Do You Want to Play a Game?

Did you see the movie, “A Beautiful Mind” (not “War Games”)? If you didn’t, don’t bother. The film is mediocre at best, and there are better ways to spend two hours. I only bring it up because it’s about a guy named Nash who overcame personal tragedy to win a Nobel Prize in economics. His work was mostly on game theory; one scenario being a Game of Chicken (Hawk-Dove).
You are probably saying “1) Russell Crowe is sort of annoying and, 2) I don’t know what this has to do with real estate.” My response: 1) I agree about Crowe and, 2) plenty.
If you are in commercial real estate, you are living with the consequences of several games of chicken. And, your future is a function of several more.
For example: in 2008, Bear Stearns and the US Government (the “Feds”) effectively got into their respective cars, pointed at each other, and stepped on the gas (I guess if you really wanted to abuse the metaphor, you could say they got in their cars in 2003 or so). In March of 2008, they were right about to collide. Just before impact, the Feds swerved, and Bear got some help. As you may remember, the Federal Reserve provided a $30 billion credit line.
In the time between the Bear blow-up and the Lehman fiasco, red-faced politicians were struggling to explain why the Feds could help the banks, but not the auto industry (Michigan and Ohio have a combined 37 electoral votes). So, in late 2008 when Lehman and the Feds pointed their cars at each other, this time the Feds refused to swerve. For their part, the management team at Lehman was far too arrogant to swerve their car. Plus, they had the lesson from the Bear blow-up: the US government would save them. The result: financial catastrophe, with particularly ugly effects for commercial real estate.
Now how do you feel about game theory?
As you read this, the US and China and playing at least one game of chicken: monetary policy. The USD/Yuan exchange rate is in the news again. The treasury secretary, the nominal care-taker of the US dollar, has been pressuring China using a new tack; one I often use with my young son, “…see how nice the others are playing?…”
As I’ve written before, the PBOC artificially inflates the value of the USD relative to the Yuan. The reasons for the current state of affairs notwithstanding, most people agree the long term effect, with no change in policy, is not good. So, why does this ‘bad policy’ continue?

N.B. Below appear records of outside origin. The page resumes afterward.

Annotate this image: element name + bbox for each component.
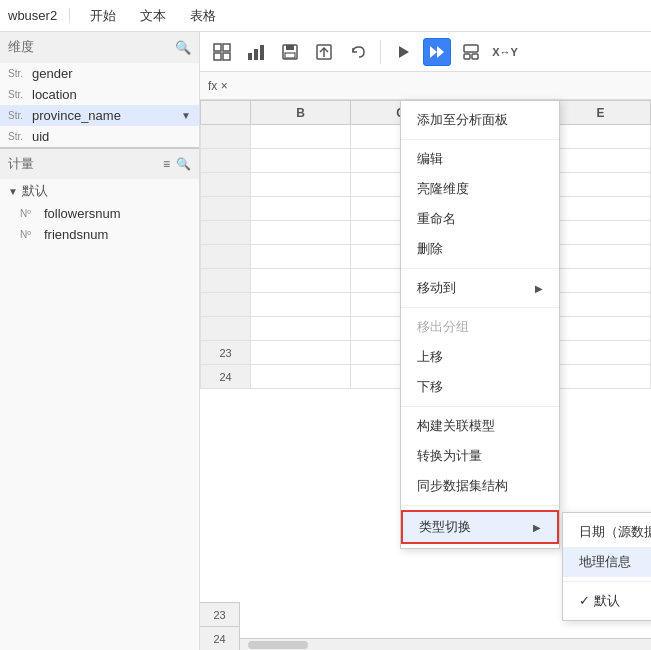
- menu-item-rename[interactable]: 重命名: [401, 204, 559, 234]
- scrollbar-thumb[interactable]: [248, 641, 308, 649]
- menu-item-move-to[interactable]: 移动到 ▶: [401, 273, 559, 303]
- cell[interactable]: [551, 125, 651, 149]
- cell[interactable]: [551, 341, 651, 365]
- toolbar-btn-export[interactable]: [310, 38, 338, 66]
- row-number: [201, 125, 251, 149]
- toolbar-btn-fast-forward[interactable]: [423, 38, 451, 66]
- sidebar-item-location[interactable]: Str. location: [0, 84, 199, 105]
- cell[interactable]: [551, 197, 651, 221]
- tab-text[interactable]: 文本: [128, 3, 178, 29]
- menu-item-highlight[interactable]: 亮隆维度: [401, 174, 559, 204]
- toolbar-btn-chart[interactable]: [242, 38, 270, 66]
- row-number: [201, 293, 251, 317]
- toolbar-btn-undo[interactable]: [344, 38, 372, 66]
- svg-rect-17: [472, 54, 478, 59]
- row-number: [201, 221, 251, 245]
- menu-item-sync-structure[interactable]: 同步数据集结构: [401, 471, 559, 501]
- col-header-b[interactable]: B: [251, 101, 351, 125]
- sidebar-item-province-name[interactable]: Str. province_name ▼: [0, 105, 199, 126]
- toolbar-btn-save[interactable]: [276, 38, 304, 66]
- toolbar-btn-xy[interactable]: X↔Y: [491, 38, 519, 66]
- dimensions-search-icon[interactable]: 🔍: [175, 40, 191, 55]
- menu-item-add-to-panel[interactable]: 添加至分析面板: [401, 105, 559, 135]
- menu-item-move-down[interactable]: 下移: [401, 372, 559, 402]
- cell[interactable]: [251, 173, 351, 197]
- submenu-type-switch: 日期（源数据格式） ▶ 地理信息 ▶ ✓ 默认: [562, 512, 651, 621]
- svg-marker-14: [437, 46, 444, 58]
- svg-rect-16: [464, 54, 470, 59]
- row-num-23: 23: [200, 602, 240, 626]
- measures-label: 计量: [8, 155, 34, 173]
- sidebar-measure-friendsnum[interactable]: Nº friendsnum: [0, 224, 199, 245]
- submenu1-item-date[interactable]: 日期（源数据格式） ▶: [563, 517, 651, 547]
- cell[interactable]: [251, 341, 351, 365]
- menu-item-edit[interactable]: 编辑: [401, 144, 559, 174]
- sidebar-item-uid[interactable]: Str. uid: [0, 126, 199, 147]
- menu-item-move-up[interactable]: 上移: [401, 342, 559, 372]
- context-menu: 添加至分析面板 编辑 亮隆维度 重命名 删除 移动到 ▶ 移出分组: [400, 100, 560, 549]
- group-arrow-icon: ▼: [8, 186, 18, 197]
- svg-rect-15: [464, 45, 478, 52]
- cell[interactable]: [551, 269, 651, 293]
- cell[interactable]: [551, 149, 651, 173]
- arrow-icon: ▶: [535, 283, 543, 294]
- svg-marker-12: [399, 46, 409, 58]
- menu-item-remove-group[interactable]: 移出分组: [401, 312, 559, 342]
- svg-marker-13: [430, 46, 437, 58]
- cell[interactable]: [251, 149, 351, 173]
- cell[interactable]: [251, 245, 351, 269]
- menu-item-delete[interactable]: 删除: [401, 234, 559, 264]
- sidebar-measure-followersnum[interactable]: Nº followersnum: [0, 203, 199, 224]
- formula-label: fx ×: [208, 79, 228, 93]
- cell[interactable]: [551, 221, 651, 245]
- submenu1-item-geo[interactable]: 地理信息 ▶: [563, 547, 651, 577]
- tab-start[interactable]: 开始: [78, 3, 128, 29]
- col-header-e[interactable]: E: [551, 101, 651, 125]
- menu-item-build-relation[interactable]: 构建关联模型: [401, 411, 559, 441]
- cell[interactable]: [251, 365, 351, 389]
- svg-rect-5: [254, 49, 258, 60]
- cell[interactable]: [251, 317, 351, 341]
- cell[interactable]: [551, 173, 651, 197]
- row-number: [201, 197, 251, 221]
- dimensions-label: 维度: [8, 38, 34, 56]
- cell[interactable]: [251, 293, 351, 317]
- row-number: [201, 245, 251, 269]
- row-number: 24: [201, 365, 251, 389]
- row-number: [201, 317, 251, 341]
- svg-rect-0: [214, 44, 221, 51]
- svg-rect-6: [260, 45, 264, 60]
- col-header-empty: [201, 101, 251, 125]
- cell[interactable]: [551, 245, 651, 269]
- menu-item-type-switch[interactable]: 类型切换 ▶: [401, 510, 559, 544]
- cell[interactable]: [251, 197, 351, 221]
- app-title: wbuser2: [8, 8, 70, 23]
- row-number: [201, 173, 251, 197]
- submenu1-item-default[interactable]: ✓ 默认: [563, 586, 651, 616]
- default-group: ▼ 默认: [0, 179, 199, 203]
- toolbar-btn-layout[interactable]: [457, 38, 485, 66]
- menu-item-convert-measure[interactable]: 转换为计量: [401, 441, 559, 471]
- svg-rect-8: [286, 45, 294, 50]
- tab-table[interactable]: 表格: [178, 3, 228, 29]
- row-number: [201, 269, 251, 293]
- horizontal-scrollbar[interactable]: [240, 638, 651, 650]
- cell[interactable]: [251, 125, 351, 149]
- svg-rect-1: [223, 44, 230, 51]
- row-num-24: 24: [200, 626, 240, 650]
- cell[interactable]: [551, 365, 651, 389]
- measures-search-icon[interactable]: 🔍: [176, 157, 191, 171]
- cell[interactable]: [251, 221, 351, 245]
- svg-rect-3: [223, 53, 230, 60]
- toolbar-btn-play[interactable]: [389, 38, 417, 66]
- arrow-icon-type: ▶: [533, 522, 541, 533]
- svg-rect-2: [214, 53, 221, 60]
- cell[interactable]: [551, 293, 651, 317]
- cell[interactable]: [551, 317, 651, 341]
- cell[interactable]: [251, 269, 351, 293]
- sidebar-item-gender[interactable]: Str. gender: [0, 63, 199, 84]
- svg-rect-4: [248, 53, 252, 60]
- dropdown-arrow-icon: ▼: [181, 110, 191, 121]
- svg-rect-9: [285, 53, 295, 58]
- toolbar-btn-grid[interactable]: [208, 38, 236, 66]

Sitting in their ‘car’, the Feds are saying, “Hey, China, you need to let the Yuan appreciate because your artificially cheap currency gives you an unfair trade advantage. My boss doesn’t want to get smoked in the mid-term elections and manufacturing states are key for us. Oh yea…. and, if you don’t change your behavior, global imbalances…blah, blah…”
The PBOC, in its car, is saying, “Listen, Secretary Geithner, you think you have problems? Trust me when I tell you that out of work laborers are a far bigger problem for China than the US. In your country people just change their vote. Around here, people get killed. i.e. I need to support my export economy at all costs. If you want to have a better trade balance, buy less and save more. And, by the way, do you really want me to stop buying so many treasuries?”
The cars continue on their collision course.
What does the collision look like? Among other things, runaway global inflation and the inevitable government response. How about gold at $3000 and oil at $200? How about the PBOC throws caution to wind and dumps treasuries on the open market? How about the Fed really deciding to fight inflation, once the toothpaste is out of the tube (Think Volker c. June 1981)? How about serious social unrest in China? What would those things do to your ability to find a commercial real estate loan?
My layman’s understanding of Nash’s work is that, in game theory, cooperation sometimes yields better outcomes than competition. Maybe Obama’s focus on cooperation and diplomacy isn’t such a bad idea?